Comment 7 Roger Sayle 2022-06-24 09:49:22 UTC
This should now be fixed on mainline.  If anyone feels strongly that the fix should be backported to the GCC 12 branch, please feel free to reopen this PR.
Thanks again to Marek.
Comment 8 Segher Boessenkool 2022-06-24 15:33:44 UTC
Yes, this needs a backport.
Comment 9 GCC Commits 2022-07-04 13:03:12 UTC
The releases/gcc-12 branch has been updated by Roger Sayle <sayle@gcc.gnu.org>:

https://gcc.gnu.org/g:6c175b3d170de2bb02b7bd45b3348eec05d28451

commit r12-8547-g6c175b3d170de2bb02b7bd45b3348eec05d28451
Author: Roger Sayle <roger@nextmovesoftware.com>
Date:   Mon Jul 4 13:58:37 2022 +0100

    PR target/105991: Recognize PLUS and XOR forms of rldimi in rs6000.md.
    
    This patch addresses PR target/105991 where a change to prefer representing
    shifts and adds at the tree-level as multiplications, causes problems for
    the rldimi patterns in the powerpc backend.  The issue is that rs6000.md
    models this pattern using IOR, and some variants that have the equivalent
    PLUS or XOR in the RTL fail to match some *rotl<mode>4_insert patterns.
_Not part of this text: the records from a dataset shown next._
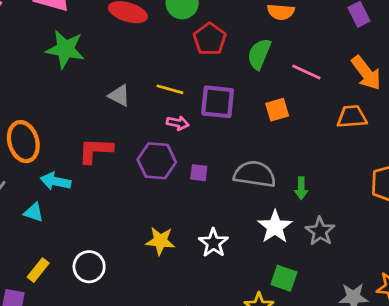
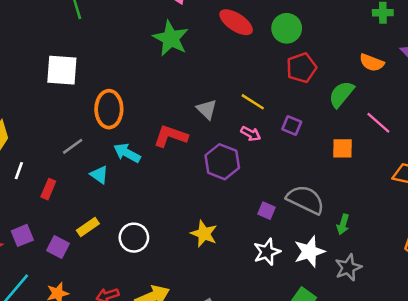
gray triangle: (119, 95) -> (207, 109), moved
purple square: (218, 102) -> (292, 126), size x0.6
purple square: (199, 173) -> (266, 211), moved
white star: (213, 243) -> (267, 252), moved

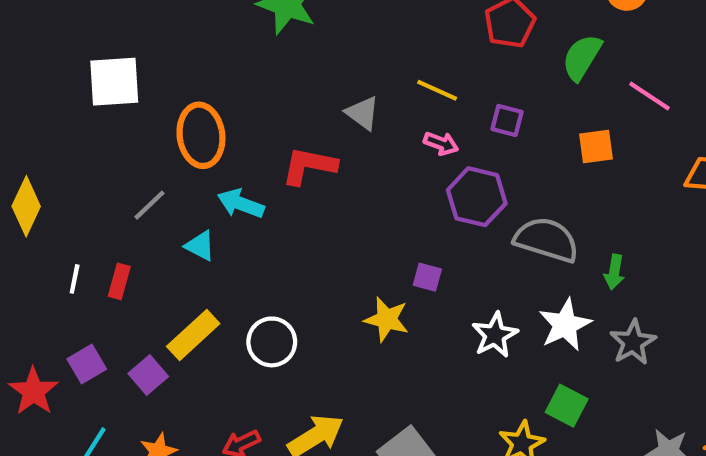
purple hexagon: (222, 162) -> (477, 197), moved
white line: (19, 171) -> (75, 279), moved
purple square: (266, 211) -> (427, 277), moved
yellow rectangle: (88, 227) -> (193, 335), size x1.4
purple square: (58, 247) -> (148, 375), turned 30

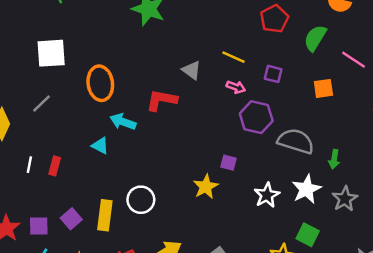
gray line: (149, 205) -> (41, 104), moved
yellow star: (387, 319) -> (206, 187), turned 30
yellow rectangle: (193, 335) -> (105, 215), moved, turned -40
purple square: (87, 364) -> (39, 226), moved, turned 30

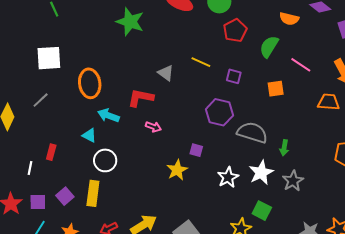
pink arrow: (236, 87) -> (153, 127), moved
white line: (29, 165) -> (30, 168), moved
white circle: (141, 200) -> (105, 160), moved

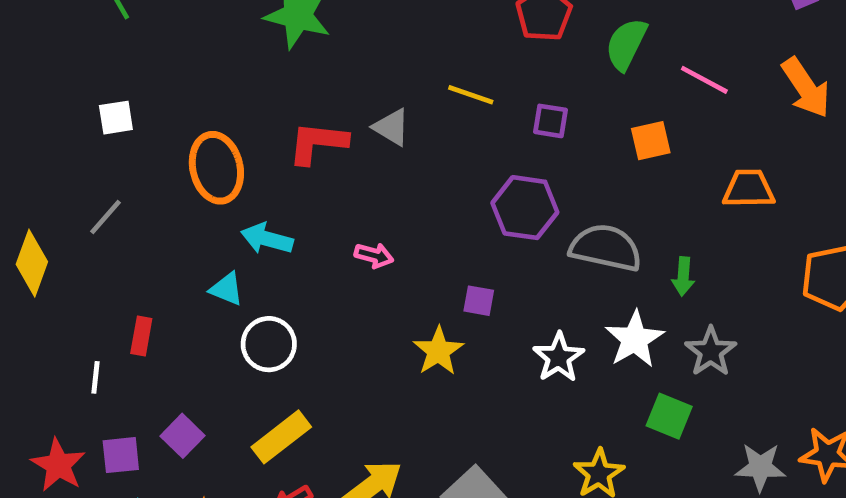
white square: (49, 58) -> (116, 118), size x0.6
red L-shape: (141, 98) -> (318, 143), moved
orange trapezoid: (329, 102) -> (749, 189), moved
yellow rectangle: (93, 193) -> (281, 437), moved, turned 50
green square: (262, 211) -> (669, 416), moved

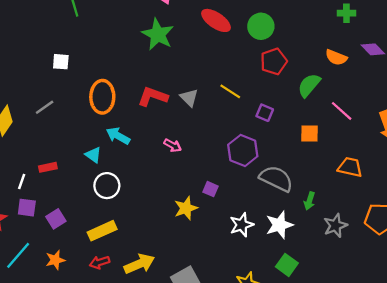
pink arrow: (374, 255) -> (173, 145), moved
red rectangle: (141, 336) -> (48, 167), turned 54
gray star: (711, 352) -> (335, 226), moved
purple square: (121, 455) -> (27, 208), moved

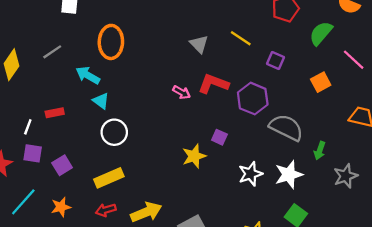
red L-shape: (153, 97) -> (213, 84), moved
orange square: (310, 133) -> (321, 82), turned -30
cyan arrow: (118, 136) -> (88, 75), moved

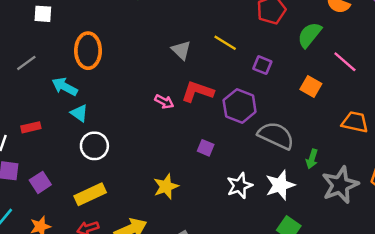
orange square: (321, 82) -> (311, 86), turned -30
yellow star: (194, 156) -> (166, 186), moved
gray star: (346, 176) -> (340, 185), size x1.4

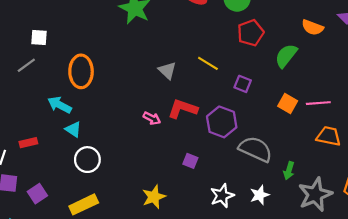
pink line: (345, 62) -> (318, 103), moved, turned -45
gray line: (26, 63) -> (26, 65), moved
white star: (280, 185) -> (260, 195), size x0.7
    This is fixed in this patch by adding a define_insn_and_split to locally
    canonicalize the PLUS and XOR forms to the backend's preferred IOR form.
    
    Backported from master.
    
    2022-07-04  Roger Sayle  <roger@nextmovesoftware.com>
                Marek Polacek  <polacek@redhat.com>
                Segher Boessenkool  <segher@kernel.crashing.org>
                Kewen Lin  <linkw@linux.ibm.com>
    
    gcc/ChangeLog
            PR target/105991
            * config/rs6000/rs6000.md (rotl<mode>3_insert_3): Check that
            exact_log2 doesn't return -1 (or zero).
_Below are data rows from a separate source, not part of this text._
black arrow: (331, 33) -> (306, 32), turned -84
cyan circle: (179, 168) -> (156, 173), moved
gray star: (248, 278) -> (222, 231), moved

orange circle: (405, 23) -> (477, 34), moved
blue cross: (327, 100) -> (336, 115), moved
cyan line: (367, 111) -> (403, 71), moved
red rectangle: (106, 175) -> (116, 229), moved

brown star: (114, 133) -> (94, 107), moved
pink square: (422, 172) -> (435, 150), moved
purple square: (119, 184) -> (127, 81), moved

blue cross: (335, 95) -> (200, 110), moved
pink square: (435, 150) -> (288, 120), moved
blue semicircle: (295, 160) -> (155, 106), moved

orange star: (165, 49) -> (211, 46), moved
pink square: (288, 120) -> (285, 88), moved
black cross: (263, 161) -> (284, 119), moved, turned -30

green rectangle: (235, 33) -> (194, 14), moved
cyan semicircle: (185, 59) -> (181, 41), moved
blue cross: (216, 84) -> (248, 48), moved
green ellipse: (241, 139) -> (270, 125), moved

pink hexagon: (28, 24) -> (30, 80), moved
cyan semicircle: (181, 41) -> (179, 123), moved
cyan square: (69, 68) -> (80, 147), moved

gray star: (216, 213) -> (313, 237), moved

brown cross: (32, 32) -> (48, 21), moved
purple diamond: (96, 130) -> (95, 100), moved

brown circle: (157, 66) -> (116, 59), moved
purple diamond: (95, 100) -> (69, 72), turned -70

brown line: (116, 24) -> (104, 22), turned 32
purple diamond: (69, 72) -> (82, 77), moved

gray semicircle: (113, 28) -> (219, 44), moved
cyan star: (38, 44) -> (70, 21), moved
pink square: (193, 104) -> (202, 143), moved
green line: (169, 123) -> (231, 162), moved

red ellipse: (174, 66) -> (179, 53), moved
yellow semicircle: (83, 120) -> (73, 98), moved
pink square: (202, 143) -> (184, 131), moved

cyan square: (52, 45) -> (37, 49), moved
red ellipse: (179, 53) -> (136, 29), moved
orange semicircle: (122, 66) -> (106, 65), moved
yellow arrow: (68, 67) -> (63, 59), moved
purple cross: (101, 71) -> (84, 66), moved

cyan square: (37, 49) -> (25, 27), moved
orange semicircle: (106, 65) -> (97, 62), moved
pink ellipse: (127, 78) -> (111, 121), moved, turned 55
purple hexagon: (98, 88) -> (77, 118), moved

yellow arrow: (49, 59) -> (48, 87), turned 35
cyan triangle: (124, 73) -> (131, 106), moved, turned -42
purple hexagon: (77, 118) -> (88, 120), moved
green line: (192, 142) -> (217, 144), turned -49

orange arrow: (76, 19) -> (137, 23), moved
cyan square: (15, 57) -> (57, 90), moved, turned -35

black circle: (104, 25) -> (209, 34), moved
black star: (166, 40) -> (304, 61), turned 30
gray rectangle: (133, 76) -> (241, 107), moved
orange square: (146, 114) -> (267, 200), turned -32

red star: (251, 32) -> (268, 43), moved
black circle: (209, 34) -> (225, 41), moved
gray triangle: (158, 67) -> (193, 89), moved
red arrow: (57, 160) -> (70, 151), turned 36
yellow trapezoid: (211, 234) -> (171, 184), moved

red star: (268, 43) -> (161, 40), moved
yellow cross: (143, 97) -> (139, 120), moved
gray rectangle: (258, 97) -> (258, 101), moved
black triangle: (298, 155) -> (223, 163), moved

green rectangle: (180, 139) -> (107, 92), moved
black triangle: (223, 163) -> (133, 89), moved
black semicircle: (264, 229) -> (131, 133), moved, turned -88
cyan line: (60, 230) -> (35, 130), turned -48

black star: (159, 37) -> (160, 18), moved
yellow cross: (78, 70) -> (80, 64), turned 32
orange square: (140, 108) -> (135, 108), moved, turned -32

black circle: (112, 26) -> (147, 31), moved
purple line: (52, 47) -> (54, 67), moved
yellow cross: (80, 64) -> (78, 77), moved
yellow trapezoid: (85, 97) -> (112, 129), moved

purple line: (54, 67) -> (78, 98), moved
            (plus_xor): New code iterator.
            (*rotl<mode>3_insert_3_<code>): New define_insn_and_split.
    
    gcc/testsuite/ChangeLog
            PR target/105991
            * gcc.target/powerpc/pr105991.c: New test case.
Comment 10 Richard Biener 2023-04-26 06:56:09 UTC
GCC 13.1 is being released, retargeting bugs to GCC 13.2.
Comment 11 Roger Sayle 2023-04-26 08:01:25 UTC
Doh!  This has been fixed on both the GCC 13 and GCC 12 branches. The target milestone was when it was fixed, not when it will be fixed.